Wireless Winch Remote Control

I think in the article the guy had to open the unit up and seal with a bit of sealant at the screw holes and realign the gasket to get it to be water resistant.


----------



## MedSailor (Mar 30, 2008)

miatapaul said:


> certainly not my idea, I think it was in Good Old Boat but this makes an good wireless remote:
> 
> Wireless Winch Remote Control
> 
> I think in the article the guy had to open the unit up and seal with a bit of sealant at the screw holes and realign the gasket to get it to be water resistant.


I like this idea and also don't. It may not be the best part to go cheap on. If the switch were to fail in the "on" position bad things could happen. Perhaps an argument to have the breaker accessible from on deck.... or... if it is jamming up against something then in theory the breaker would blow on it's own?

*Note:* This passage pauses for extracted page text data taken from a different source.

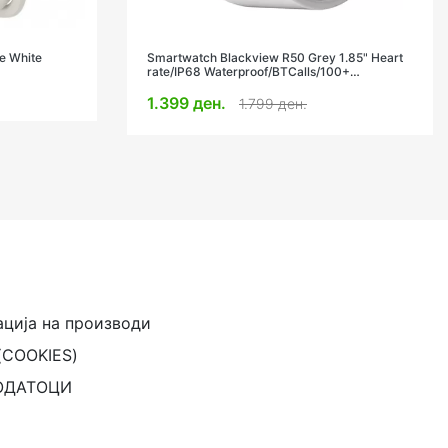
e White
Smartwatch Blackview R50 Grey 1.85" Heart
rate/IP68 Waterproof/BTCalls/100+
Sports/Sleep Monitor
1.399 ден.
1.799 ден.
ација на производи
(COOKIES)
ОДАТОЦИ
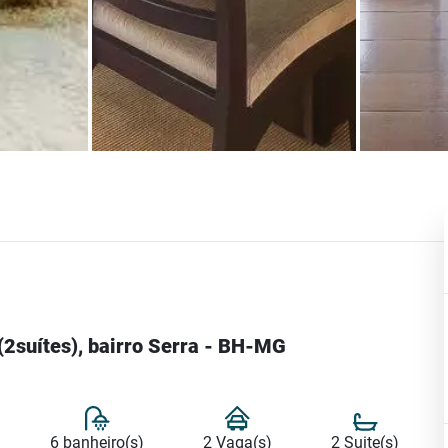
(2suítes), bairro Serra - BH-MG
6 banheiro(s)
2 Vaga(s)
2 Suite(s)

I'll have to give this one some thought. Thanks for the link.

MedSailor


----------



## misfits (Dec 9, 2011)

miatapaul said:


> certainly not my idea, I think it was in Good Old Boat but this makes an good wireless remote:
> 
> Wireless Winch Remote Control
> 
> I think in the article the guy had to open the unit up and seal with a bit of sealant at the screw holes and realign the gasket to get it to be water resistant.


Bingo, that's the article I was trying to remember.


----------



## miatapaul (Dec 15, 2006)

misfits said:


> Bingo, that's the article I was trying to remember.

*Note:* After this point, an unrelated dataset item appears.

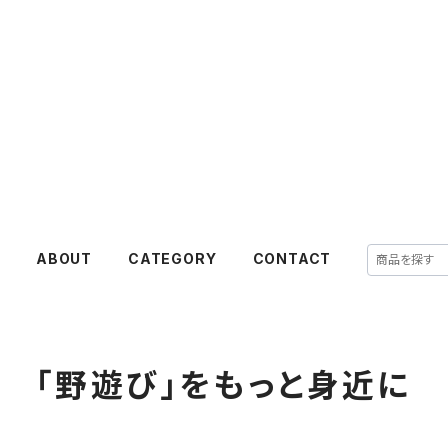
E
ABOUT
CATEGORY
CONTACT
「野遊び」をもっと身近に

I seemed to skim over your post too, not sure how I missed it.


----------



## nolatom (Jun 29, 2005)

Use the seas to your advantage, to break the anchor out: once you've got the rode almost vertical, when the bow drops into a trough, take up the resulting slack and cleat it, real quick. Now, when the next sea lifts the bow, it also frees the anchor from the bottom.


----------



## Uricanejack (Nov 17, 2012)

When you figure out a good technique let me know. But this is how I do it. I’m sure it looks a right [email protected]#$
I have no winch, just some rope 10m of Chain and a 15kg lump of iron
Not much of a problem in light winds. Strong wind it’s a [email protected]#$. Bow blows of real easy. 
When its difficult. 
I start the donkey but leave it out of gear.
I take the anchor rode back to the one of my sheet winches the self-trailer. 
I go back up forward and take anchor line of the cleat on the fore deck.
Back to the sheet winch and wind like heck
Once the anchor is aweigh or when the chain comes over the roller. I go forward and pull the anchor up on to the roller by hand.
I don’t like to put in gear until I sight the anchor is clear. ( I’ve pulled up a sorts of crap)
Once the anchor is sighted and clear I can put into gear and get moving to open water.
No auto pilot so another reason not to put into gear until I have the anchor up.
Depending upon where I am I often don’t put engine in gear If I have sea room I put a sail up.


----------



## hellosailor (Apr 11, 2006)

I would just have to wonder, isn't buying a critical piece of equipment from Horror Fright kind of like keeping the insecticides on the spice rack? In a dark closet?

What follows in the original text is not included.